"""

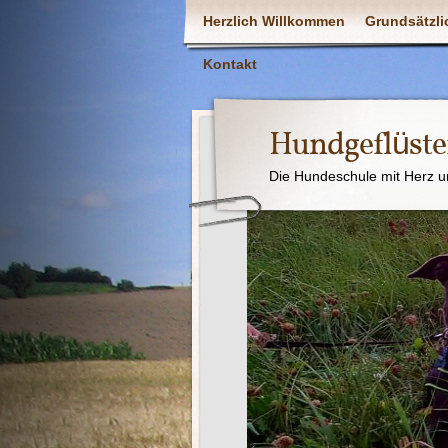
Herzlich Willkommen
Grundsätzli
Kontakt
Hundgeflüste
Die Hundeschule mit Herz u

"""

Exercise:
Transcribe all of the lines above exactly as given. The pictures stay out.

Exercise answer:
Herzlich Willkommen
Grundsätzli
Kontakt
Hundgeflüste
Die Hundeschule mit Herz u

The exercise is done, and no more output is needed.